Basecalling and demultiplexing of raw reads

Table of contents

Basecalling of raw reads using guppy_basecaller
Demultiplexing of basecalled reads using guppy_barcoder

For better comparability we re-basecalled the FAST5 file from all runs using the same version on guppy on a Mk1C (ont-guppy-for-mk1c v4.3.4)
Once the Mk1C is set up correctly and connected to the internet, updates are displayed automatically and can be completed by click
Other software downloads are available from the ONT downloads page

Basecalling of raw reads using `guppy_basecaller`

After sequencing (and despite live-basecalling) all datasets in the raw_FAST5 folder were re-basecalled using guppy (ont-guppy-for-mk1c v4.3.4) in high-accuracy mode (rna_r9.4.1_70bps_hac.cfg, dna_r9.4.1_450bps_hac.cfg) without quality filtering
The output files in FASTQ format were written to the basecalled folder.

Note: Mk1C

We (and others) noticed the apparently acces via GUI is not the fastest way to perform basecalling
In case you want to optimise GPU-accelerated basecalling on the Mk1C (settings for NVIDIA Jetson TX2) using have a look at Miles Benton`s GitHub

According this his suggestions (which really speed up the process), we performed basecalling like this (using ssh access to the Mk1C):

# files
input=microbepore/data/raw_FAST5/run_id # add run id
output_DRS=microbepore/data/FASTQ/normal/run_id # add run id
output_cDNA=microbepore/data/basecalled/run_id # add run id

# Basecalling of DRS files
guppy_basecaller \
--input_path ${input} \ # input path
--save_path ${output_DRS} \ # output path
-c rna_r9.4.1_70bps_hac.cfg  \ # config file: high accuracy RNA
--calib_detect \ # detect calibration spike-in
--reverse_sequence true \ # reverse since sequenced 3´-->5´
--u_substitution true \ # replace U´s with T´s
--compress_fastq \ # compress output
--fast5_out \ # output FAST5
--recursive \ # look for FAST5 recursively in path
--progress_stats_frequency 60 \ # output progress every minute
--chunks_per_runner 256 \ # options for Mk1C
--gpu_runners_per_device 4 \ # options for Mk1C
--num_callers 1 \ # options for Mk1C
-x auto # options for Mk1C

# Basecalling of cDNA files 
guppy_basecaller \
--input_path ${input} \
--save_path ${output_cDNA} \
-c dna_r9.4.1_450bps_hac.cfg \ # config file: high accuracy cDNA 
--compress_fastq \
--fast5_out \
--recursive \
--progress_stats_frequency 60 \
--chunks_per_runner 256 \
--gpu_runners_per_device 4 \
--num_callers 1 \
-x auto

Note:

DRS & (PCR-)cDNA runs require different options.
Config file selection based on selected accuracy, flowcell version, library preparation kit are listed with guppy_basecaller --print_workflows

Since basecalling is probably taking quite a while, but you want to keep the process running without interruption you can use the nohup command. You can use it like nohup guppy_basecaller ..... &. This starts basecalling using guppy and puts to process in the background (that´s what the & does). Now, you can log out from the Mk1C and the process keeps running. To monitor the process you can check the shell output that is written to nohup.out.
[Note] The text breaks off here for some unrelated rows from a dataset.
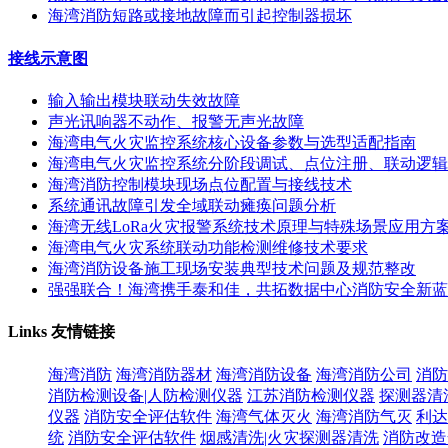
海湾消防短路或接地故障而引起控制器损坏
接线示意图
输入输出模块联动失效故障
声光讯响器不动作、报警无声光故障
海湾电气火灾监控系统核心设备参数与选型适配指南
海湾电气火灾监控系统分阶段调试、点位注册、联动逻辑
海湾消防控制模块现场点位配置与接线技术
系统通讯故障引发全域联动瘫痪问题分析
海湾无线LoRa火灾报警系统技术原理与特殊场景应用方
海湾电气火灾系统联动功能检测维修技术要求
海湾消防设备施工现场安装典型技术问题及规范整改
强强联合！海湾携手泰和佳，共拓数据中心消防安全新蓝
Links
友情链接
海湾消防
海湾消防器材
海湾消防设备
海湾消防公司
消防
消防检测设备|人防检测仪器
江苏消防检测仪器
探测器清
仪器
消防安全评估软件
海湾气体灭火
海湾消防气灭
利达
统
消防安全评估软件
烟感清洗|火灾探测器清洗
消防改造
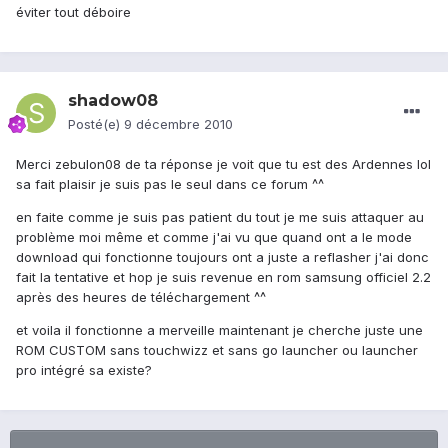
éviter tout déboire
shadow08
Posté(e)
9 décembre 2010
Merci zebulon08 de ta réponse je voit que tu est des Ardennes lol
sa fait plaisir je suis pas le seul dans ce forum ^^
en faite comme je suis pas patient du tout je me suis attaquer au
problème moi même et comme j'ai vu que quand ont a le mode
download qui fonctionne toujours ont a juste a reflasher j'ai donc
fait la tentative et hop je suis revenue en rom samsung officiel 2.2
après des heures de téléchargement ^^
et voila il fonctionne a merveille maintenant je cherche juste une
ROM CUSTOM sans touchwizz et sans go launcher ou launcher
pro intégré sa existe?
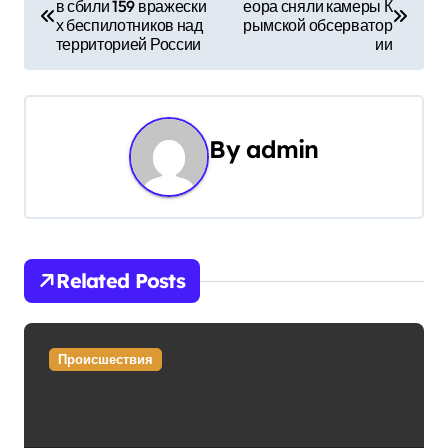
в сбили 159 вражески
еора сняли камеры К
а
х беспилотников над
рымской обсерватор
территорией России
ии
в
и
г
By
admin
а
ц
и
Related Posts
я
п
Происшествия
о
з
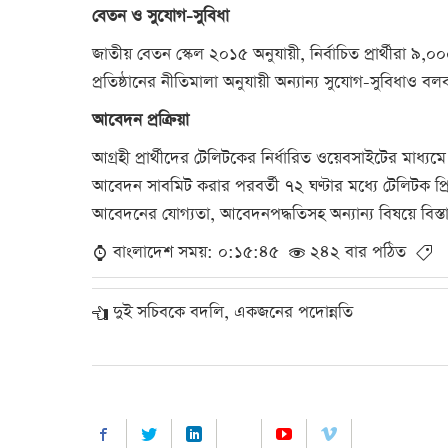
বেতন ও সুযোগ-সুবিধা
জাতীয় বেতন স্কেল ২০১৫ অনুযায়ী, নির্বাচিত প্রার্থীরা 
প্রতিষ্ঠানের নীতিমালা অনুযায়ী অন্যান্য সুযোগ-সুবিধাও ব
আবেদন প্রক্রিয়া
আগ্রহী প্রার্থীদের টেলিটকের নির্ধারিত ওয়েবসাইটের মা
আবেদন সাবমিট করার পরবর্তী ৭২ ঘণ্টার মধ্যে টেলিটক প
আবেদনের যোগ্যতা, আবেদনপদ্ধতিসহ অন্যান্য বিষয়ে বিস্ত
বাংলাদেশ সময়: ০:১৫:৪৫
২৪২ বার পঠিত
দুই সচিবকে বদলি, একজনের পদোন্নতি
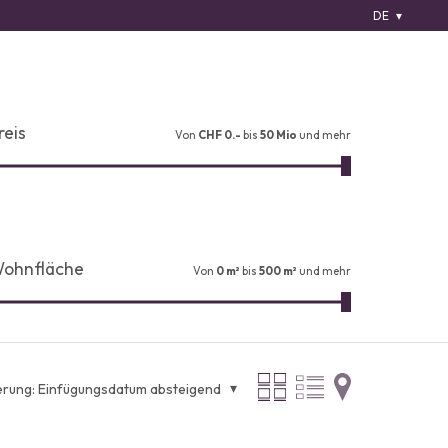
DE
reis
Von
CHF 0.-
bis
50 Mio
und mehr
ohnfläche
Von
0 m²
bis
500 m²
und mehr
erung:
Einfügungsdatum absteigend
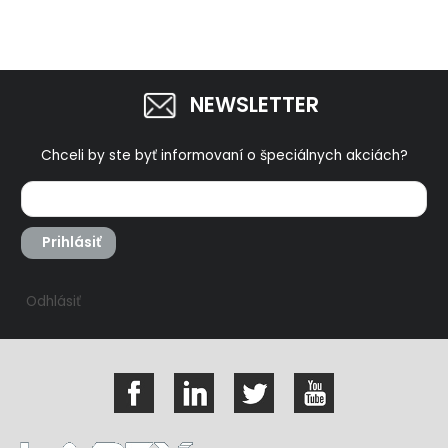
NEWSLETTER
Chceli by ste byť informovaní o špeciálnych akciách?
Prihlásiť
Odhlásiť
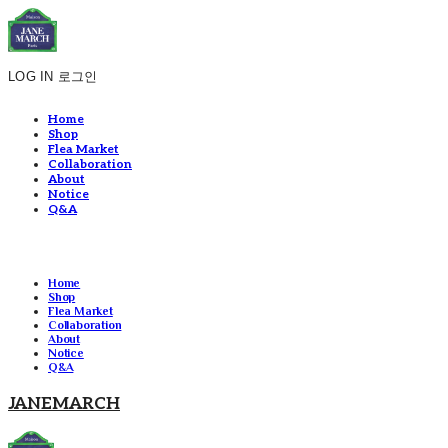
LOG IN
로그인
Home
Shop
Flea Market
Collaboration
About
Notice
Q&A
Home
Shop
Flea Market
Collaboration
About
Notice
Q&A
JANEMARCH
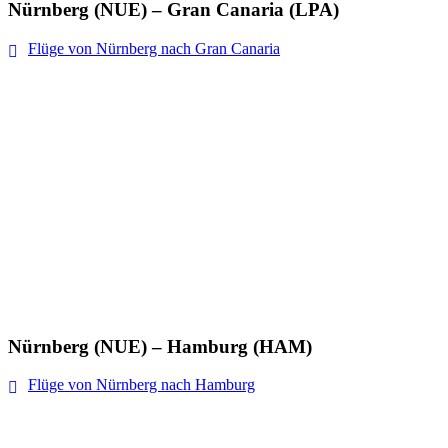
Nürnberg (NUE) – Gran Canaria (LPA)
Flüge von Nürnberg nach Gran Canaria
Nürnberg (NUE) – Hamburg (HAM)
Flüge von Nürnberg nach Hamburg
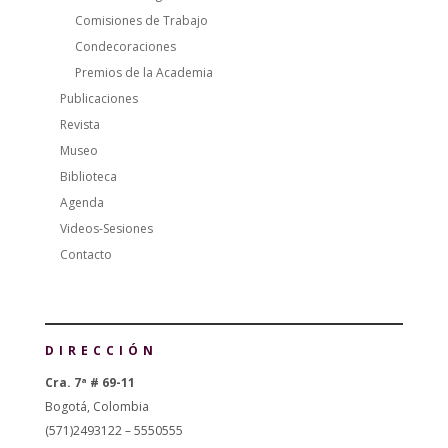
Comisiones de Trabajo
Condecoraciones
Premios de la Academia
Publicaciones
Revista
Museo
Biblioteca
Agenda
Videos-Sesiones
Contacto
DIRECCIÓN
Cra. 7ª # 69-11
Bogotá, Colombia
(571)2493122 – 5550555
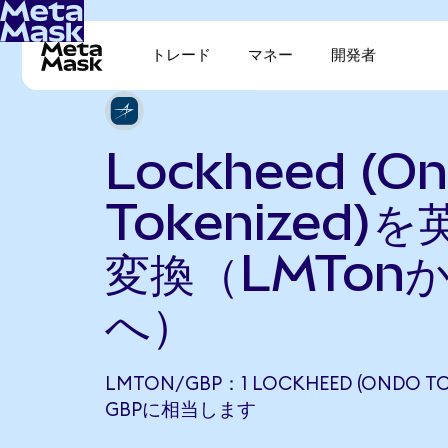
トレード
マネー
開発者
Lockheed (O
Tokenized)
変換（LMTon
へ）
LMTON/GBP：1 LOCKHEED (ONDO TO
GBPに相当します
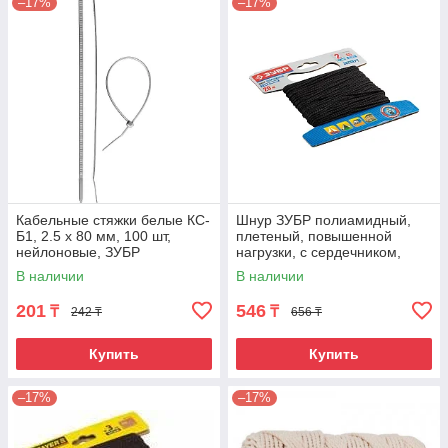
–17%
–17%
Кабельные стяжки белые КС-
Шнур ЗУБР полиамидный,
Б1, 2.5 x 80 мм, 100 шт,
плетеный, повышенной
нейлоновые, ЗУБР
нагрузки, с сердечником,
Профессионал
черный, d 2, 20м
В наличии
В наличии
201
546
₸
₸
242 ₸
656 ₸
Купить
Купить
–17%
–17%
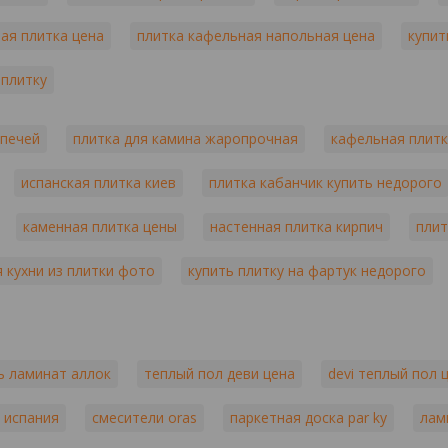
ая плитка цена
плитка кафельная напольная цена
купит
 плитку
 печей
плитка для камина жаропрочная
кафельная плитк
испанская плитка киев
плитка кабанчик купить недорого
каменная плитка цены
настенная плитка кирпич
плит
 кухни из плитки фото
купить плитку на фартук недорого
ь ламинат аллок
теплый пол деви цена
devi теплый пол 
 испания
смесители oras
паркетная доска par ky
лам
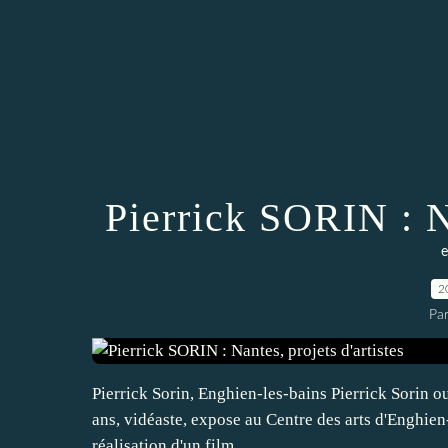
Pierrick SORIN : Na
e
2
Pa
Pierrick Sorin, Enghien-les-bains Pierrick Sorin ou
ans, vidéaste, expose au Centre des arts d'Enghien-le
réalisation d'un film...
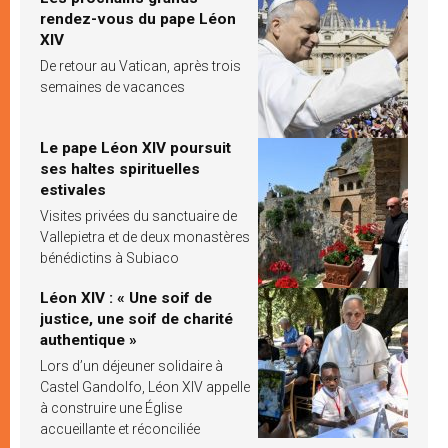
rendez-vous du pape Léon
XIV
De retour au Vatican, après trois
semaines de vacances
Le pape Léon XIV poursuit
ses haltes spirituelles
estivales
Visites privées du sanctuaire de
Vallepietra et de deux monastères
bénédictins à Subiaco
Léon XIV : « Une soif de
justice, une soif de charité
authentique »
Lors d’un déjeuner solidaire à
Castel Gandolfo, Léon XIV appelle
à construire une Église
accueillante et réconciliée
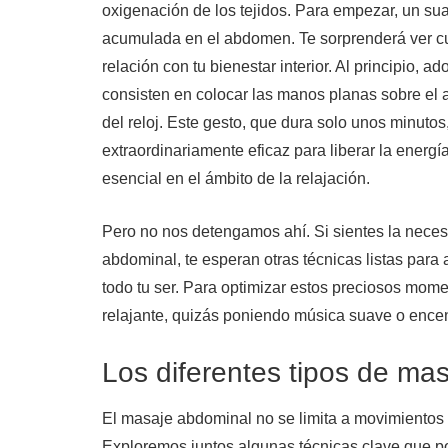
oxigenación de los tejidos. Para empezar, un sua
acumulada en el abdomen. Te sorprenderá ver cuán
relación con tu bienestar interior. Al principio, 
consisten en colocar las manos planas sobre el 
del reloj. Este gesto, que dura solo unos minutos
extraordinariamente eficaz para liberar la energí
esencial en el ámbito de la relajación.
Pero no nos detengamos ahí. Si sientes la neces
abdominal, te esperan otras técnicas listas para 
todo tu ser. Para optimizar estos preciosos mom
relajante, quizás poniendo música suave o ence
Los diferentes tipos de ma
El masaje abdominal no se limita a movimientos c
Exploremos juntos algunas técnicas clave que pod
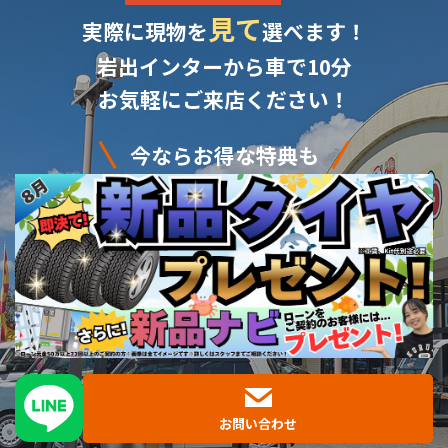
見て
実際に現物を
選べます！
岩出インターから車で10分
お気軽にご来店ください！
今ならお得な特典も
お問い合わせ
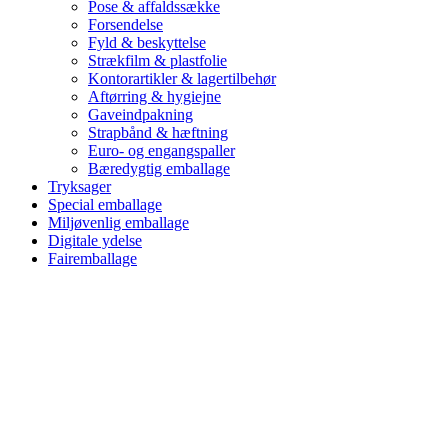
Pose & affaldssække
Forsendelse
Fyld & beskyttelse
Strækfilm & plastfolie
Kontorartikler & lagertilbehør
Aftørring & hygiejne
Gaveindpakning
Strapbånd & hæftning
Euro- og engangspaller
Bæredygtig emballage
Tryksager
Special emballage
Miljøvenlig emballage
Digitale ydelse
Fairemballage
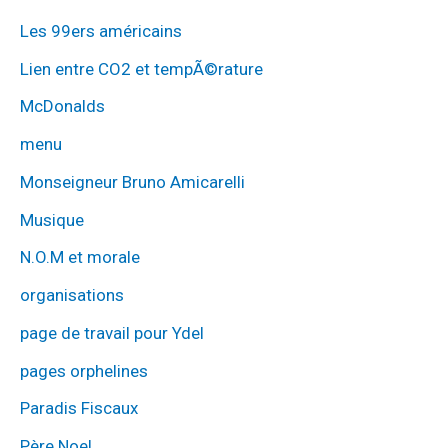
Les 99ers américains
Lien entre CO2 et tempÃ©rature
McDonalds
menu
Monseigneur Bruno Amicarelli
Musique
N.O.M et morale
organisations
page de travail pour Ydel
pages orphelines
Paradis Fiscaux
Père Noel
With the selected options guppy produces fast5_pass, fast5_fail, fastq, summary and report files that are written to the FASTQ folder. FASTQ are not grouped in pass and fail groups since --min_qscore is not enabled. Multiple FASTQs can be merged using cat microbepore/data/basecalled/run_id/*.fastq > microbepore/data/basecalled/run_id/run_id.fastq.

Sequencing summary files are also written to the FASTQ folder and are used during the quality control of the runs and reads. For better viewing they can be moved to the summary folder using mv microbepore/data/FASTQ/run_id/sequencing_summary.txt microbepore/data/summary/run_id.txt

Demultiplexing of basecalled reads using `guppy_barcoder`

Next, multiplexed cDNA libraries are demultiplexed in a separate step using guppy_barcoder.

# files
input=microbepore/data/basecalled/run_id # add run id
output=microbepore/data/FASTQ/normal/run_id # add run id

# Demultiplexing of (PCR-)cDNA files
guppy_barcoder \
--input_path ${input} \
--save_path ${output} \
--config configuration.cfg \
--barcode_kits SQK-PCB109 \
--progress_stats_frequency 60

Multiple FASTQs are written to the FASTQ folder and can be merged with e.g. cat microbepore/data/FASTQ/run_id/barcode01/*.fastq > microbepore/data/FASTQ/run_id/run_id_barcode01.fastq. Barcode summary files are written to the FASTQ folder and can be moved to the barcode folder.